Sample size is one. Each tool was exercised in one burst with a small set of prompts. I have no data on how these CLIs behave over a week, across multiple projects, or under heavy load.
One platform. All captures are darwin/arm64. Linux and Windows behaviour is not covered; the binary-bundled Datadog SDK in Claude Code might be absent or differently configured on other platforms.
One tier. The Copilot capture is an individual-tier account. Enterprise-tier Copilot with Content Exclusion enabled may (and should) behave differently.
MITM is visible to the client. Some of the 4xx and 5xx responses are the interception proxy returning errors where it couldn’t cleanly tunnel, not real vendor failures. The report appendix distinguishes these.
Proxy-atlas attribution is path-based. The Homebrew-as-Opencode misclassification shows the limits of attribution-by-hostname. I reclassified after payload inspection, but the general lesson is: if your attribution is not payload-verified, assume at least one mistake is lurking.
Point in time. These tools update weekly. Claude Code 2.1.91 was current on 2026-04-11. In three months the endpoint list will have drifted. Treat this post as a baseline, not a permanent reference.

What I am not saying#

To avoid being misquoted:

I am not saying any of these tools is leaking your prompts in a way the vendor hasn’t disclosed.

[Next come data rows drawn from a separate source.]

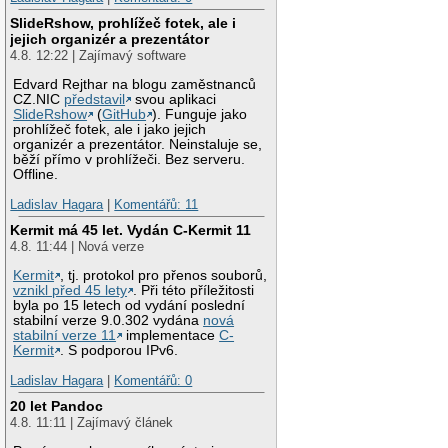
SlideRshow, prohlížeč fotek, ale i
jejich organizér a prezentátor
4.8. 12:22 | Zajímavý software
Edvard Rejthar na blogu zaměstnanců
CZ.NIC
představil
svou aplikaci
SlideRshow
(
GitHub
). Funguje jako
prohlížeč fotek, ale i jako jejich
organizér a prezentátor. Neinstaluje se,
běží přímo v prohlížeči. Bez serveru.
Offline.
Ladislav Hagara
|
Komentářů: 11
Kermit má 45 let. Vydán C-Kermit 11
4.8. 11:44 | Nová verze
Kermit
, tj. protokol pro přenos souborů,
vznikl před 45 lety
. Při této příležitosti
byla po 15 letech od vydání poslední
stabilní verze 9.0.302 vydána
nová
stabilní verze 11
implementace
C-
Kermit
. S podporou IPv6.
Ladislav Hagara
|
Komentářů: 0
20 let Pandoc
4.8. 11:11 | Zajímavý článek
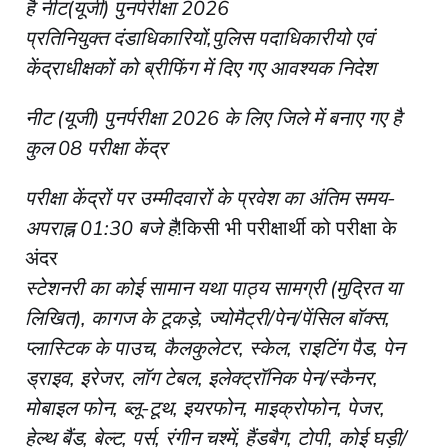
है नीट(यूजी) पुनर्परीक्षा 2026
प्रतिनियुक्त दंडाधिकारियों,पुलिस पदाधिकारीयो एवं
केंद्राधीक्षकों को ब्रीफिंग में दिए गए आवश्यक निदेश
नीट (यूजी) पुनर्परीक्षा 2026 के लिए जिले में बनाए गए है
कुल 08 परीक्षा केंद्र
परीक्षा केंद्रों पर उम्मीदवारों के प्रवेश का अंतिम समय-
अपराह्न 01:30 बजे है
!किसी भी परीक्षार्थी को परीक्षा के
अंदर
स्टेशनरी का कोई सामान यथा पाठ्य सामग्री (मुद्रित या
लिखित), कागज के टूकड़े, ज्योमैट्री/पेन/पेंसिल बॉक्स,
प्लास्टिक के पाउच, कैलकुलेटर, स्केल, राइटिंग पैड, पेन
ड्राइव, इरेजर, लॉग टेबल, इलेक्ट्रॉनिक पेन/स्कैनर,
मोबाइल फोन, ब्लू-टूथ, इयरफोन, माइक्रोफोन, पेजर,
हेल्थ बैंड, बेल्ट, पर्स, रंगीन चश्में, हैंडबैग, टोपी, कोई घड़ी/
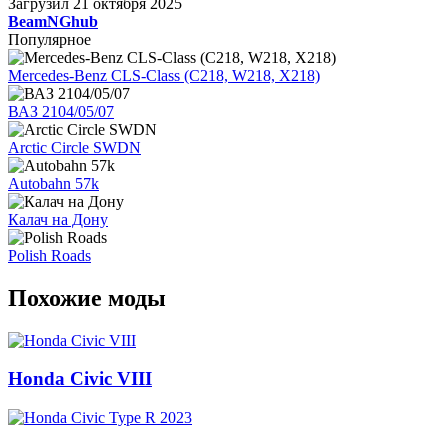
Загрузил
21 октября 2025
BeamNGhub
Популярное
Mercedes-Benz CLS-Class (C218, W218, X218)
ВАЗ 2104/05/07
Arctic Circle SWDN
Autobahn 57k
Калач на Дону
Polish Roads
Похожие моды
Honda Civic VIII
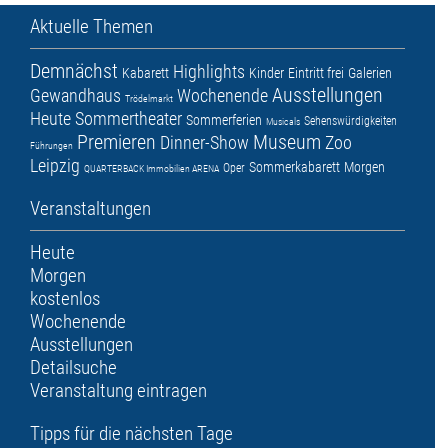
Aktuelle Themen
Demnächst
Highlights
Kabarett
Kinder
Eintritt frei
Galerien
Ausstellungen
Gewandhaus
Wochenende
Trödelmarkt
Heute
Sommertheater
Sommerferien
Sehenswürdigkeiten
Musicals
Premieren
Museum
Dinner-Show
Zoo
Führungen
Leipzig
Sommerkabarett
Morgen
Oper
QUARTERBACK Immobilien ARENA
Veranstaltungen
Heute
Morgen
kostenlos
Wochenende
Ausstellungen
Detailsuche
Veranstaltung eintragen
Tipps für die nächsten Tage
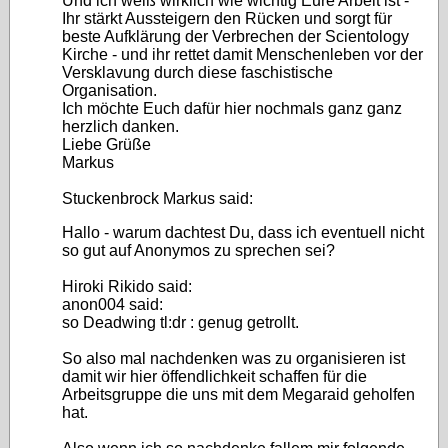
Und ich weiß wirklich wie wichtig Eure Arbeit ist -
Ihr stärkt Aussteigern den Rücken und sorgt für
beste Aufklärung der Verbrechen der Scientology
Kirche - und ihr rettet damit Menschenleben vor der
Versklavung durch diese faschistische
Organisation.
Ich möchte Euch dafür hier nochmals ganz ganz
herzlich danken.
Liebe Grüße
Markus
Stuckenbrock Markus said:
Hallo - warum dachtest Du, dass ich eventuell nicht
so gut auf Anonymos zu sprechen sei?
Hiroki Rikido said:
anon004 said:
so Deadwing tl:dr : genug getrollt.
So also mal nachdenken was zu organisieren ist
damit wir hier öffendlichkeit schaffen für die
Arbeitsgruppe die uns mit dem Megaraid geholfen
hat.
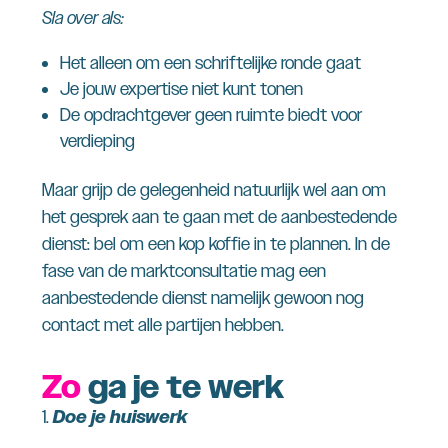
Sla over als:
Het alleen om een schriftelijke ronde gaat
Je jouw expertise niet kunt tonen
De opdrachtgever geen ruimte biedt voor
verdieping
Maar grijp de gelegenheid natuurlijk wel aan om
het gesprek aan te gaan met de aanbestedende
dienst: bel om een kop koffie in te plannen. In de
fase van de marktconsultatie mag een
aanbestedende dienst namelijk gewoon nog
contact met alle partijen hebben.
Zo
ga je te werk
Doe je huiswerk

The prompts go to the model API, which is the expected channel.
I am not saying the token-in-header findings are vulnerabilities. Bearer tokens are supposed to be in headers on authenticated calls over TLS. The risk story for those is scope and rotation, not “the tool is leaking secrets.”
I am not saying Claude Code’s Datadog pipeline is malicious. It is documented engineering telemetry. The point is that it is a second governance surface that most allowlists do not account for.

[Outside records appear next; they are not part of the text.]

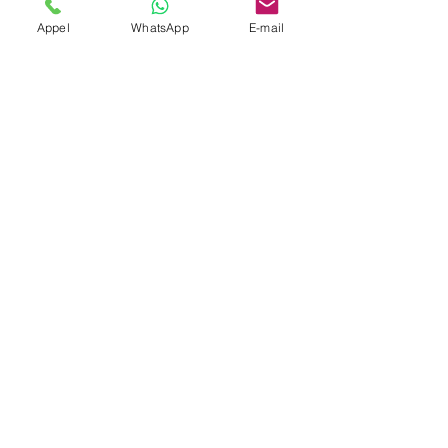
Appel
WhatsApp
E-mail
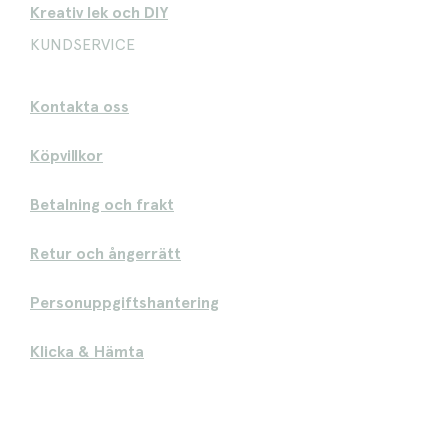
Kreativ lek och DIY
KUNDSERVICE
Kontakta oss
Köpvillkor
Betalning och frakt
Retur och ångerrätt
Personuppgiftshantering
Klicka & Hämta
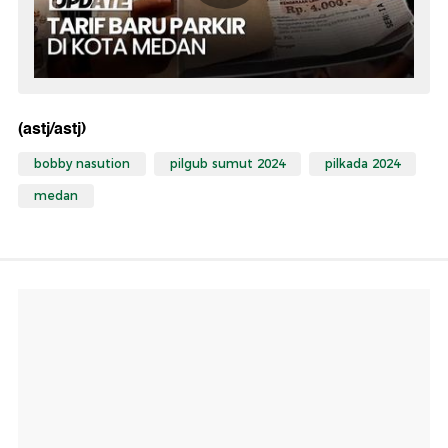
(astj/astj)
bobby nasution
pilgub sumut 2024
pilkada 2024
medan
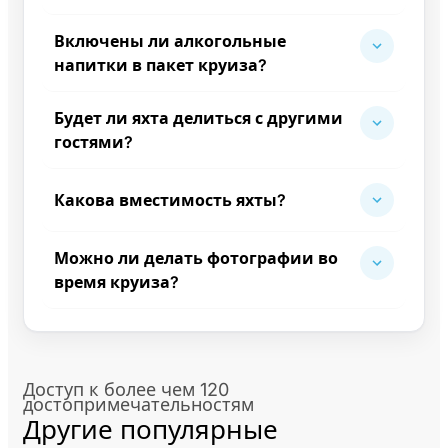
Включены ли алкогольные
напитки в пакет круиза?
Будет ли яхта делиться с другими
гостями?
Какова вместимость яхты?
Можно ли делать фотографии во
время круиза?
Доступ к более чем 120
достопримечательностям
Другие популярные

I am not saying Cursor’s ghost mode is useless. It gates content, which is most of what a user cares about. The point is that it does not also gate observability envelopes, and the scope of the control should be documented clearly.
I am not saying you should stop using these tools. They are genuinely useful and the trade-offs are manageable once you can see them.